The theoretically sound version of what you're trying to do is called Aho--Corasick. Implementing the suffix links is somewhat complicated IIRC, so here's an algorithm that just uses the trie.

We consume the text letter by letter. At all times, we maintain a set of nodes in the trie where the traversal can be. Initially this set consists of just the root node. For each letter, we loop through the nodes in the set, descending via the new letter if possible. If the resulting node is a match, great, report it. Regardless, put it in the next set. The next set also contains the root node, since we can start a new match at any time.
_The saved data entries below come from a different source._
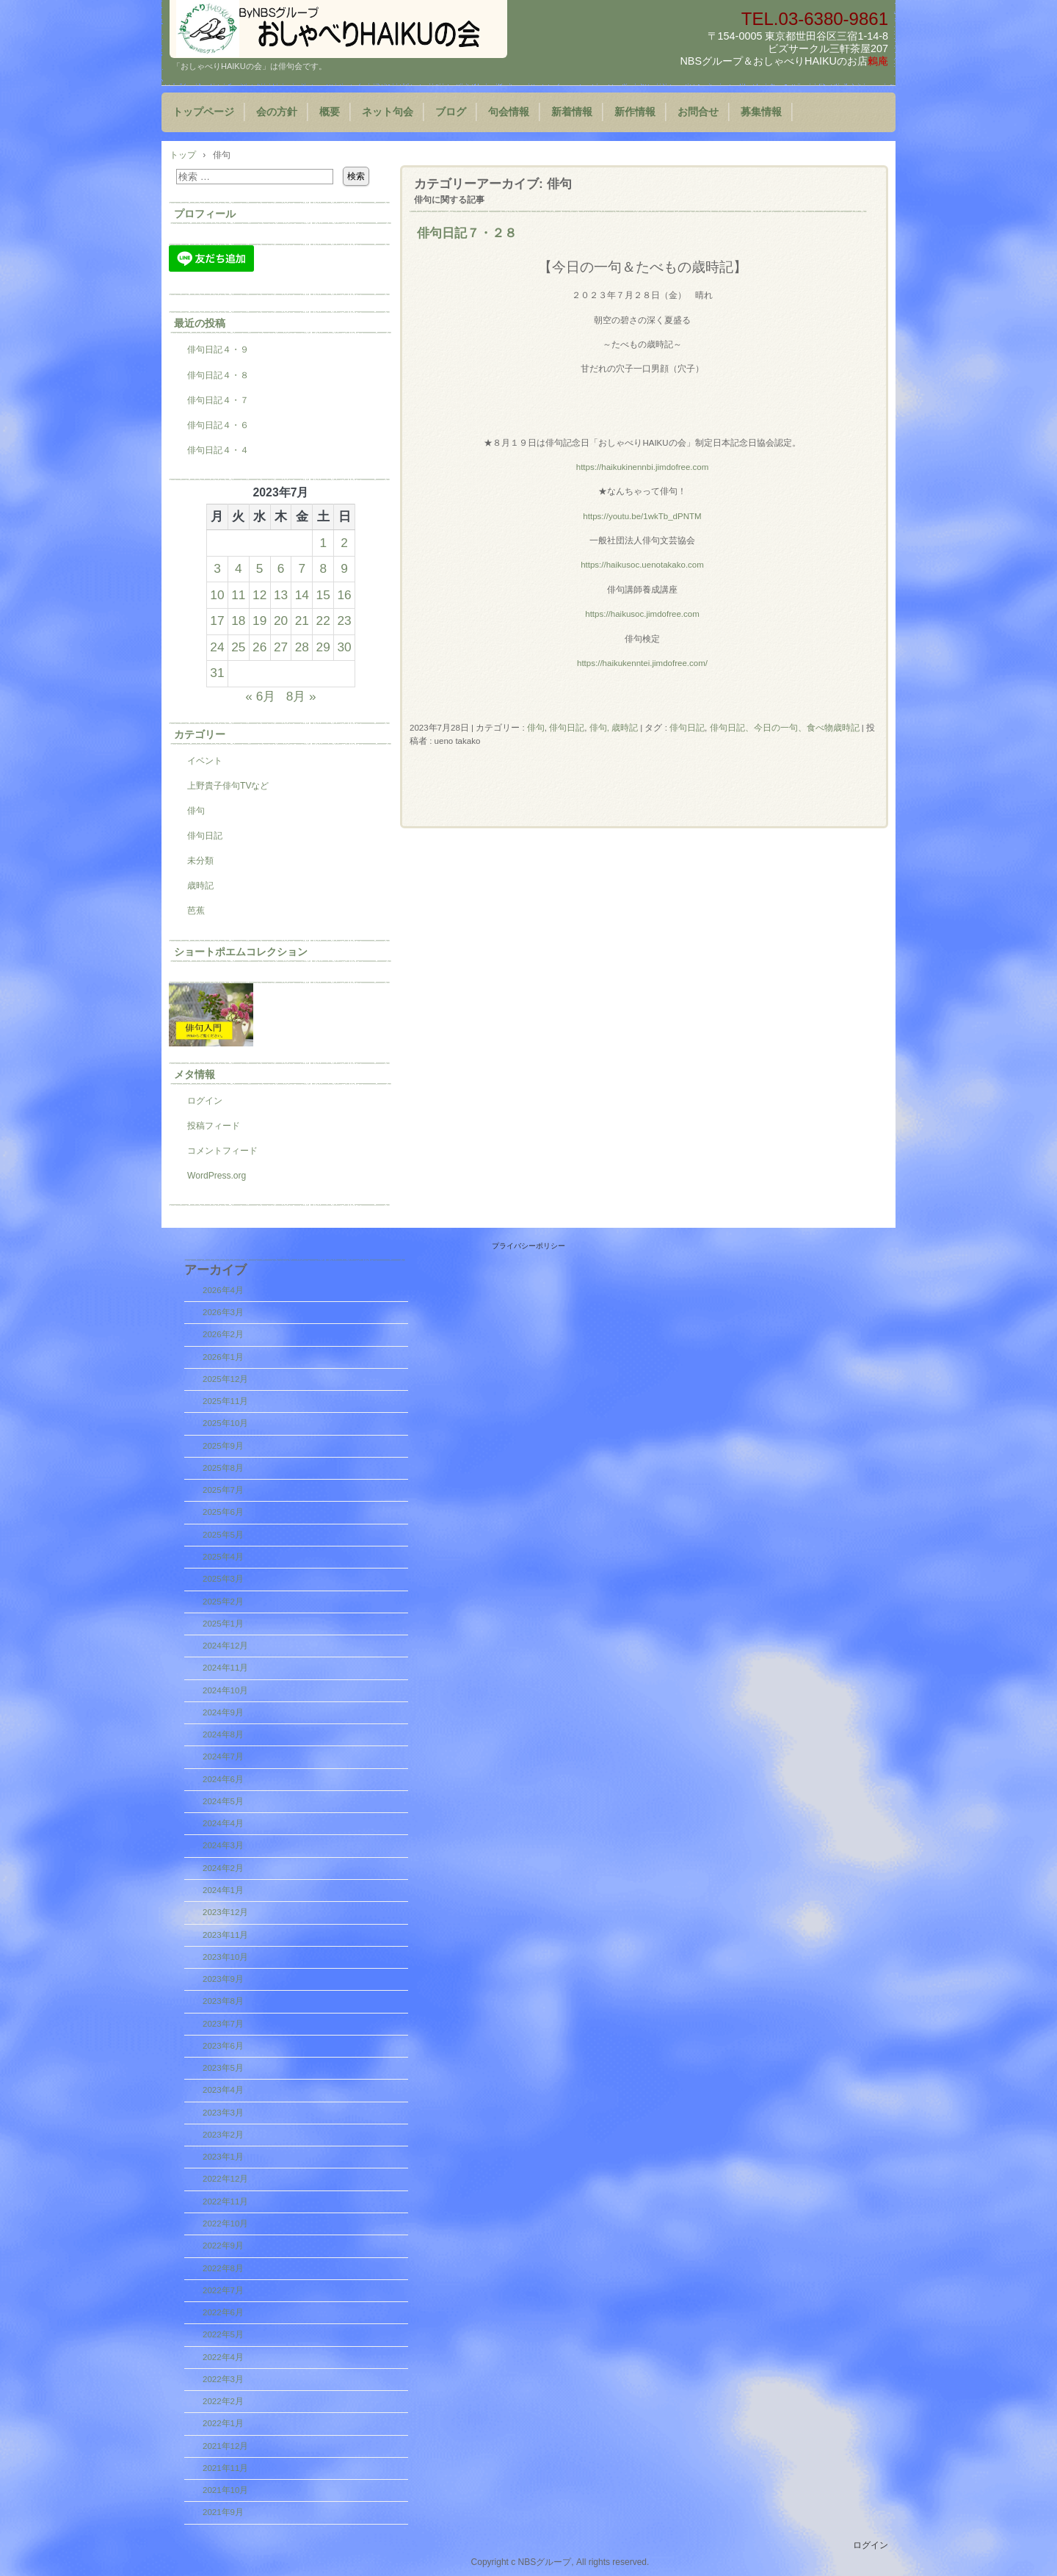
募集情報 (761, 111)
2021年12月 (225, 2446)
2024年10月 (225, 1690)
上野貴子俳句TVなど (228, 786)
Here's my attempt at a quick implementation in Python (untested, no warranty, etc.).

class Trie:
    def __init__(self):
        self.is_needle = False
        self._children = {}

    def find(self, text):
        node = self
        for c in text:
            node = node._children.get(c)
            if node is None:
                break
        return node

    def insert(self, needle):
        node = self
        for c in needle:
            node = node._children.setdefault(c, Trie())
        node.is_needle = True


def count_matches(needles, text):
    root = Trie()
    for needle in needles:
        root.insert(needle)
    nodes = [root]
    count = 0
    for c in text:
        next_nodes = [root]
        for node in nodes:
            next_node = node.find(c)
            if next_node is not None:
                count += next_node.is_needle
                next_nodes.append(next_node)
        nodes = next_nodes
    return count


print(
    count_matches(['red', 'hello', 'how are you', 'hey', 'deployed'],
                  'hello, This is shared right? how are you doing tonight'))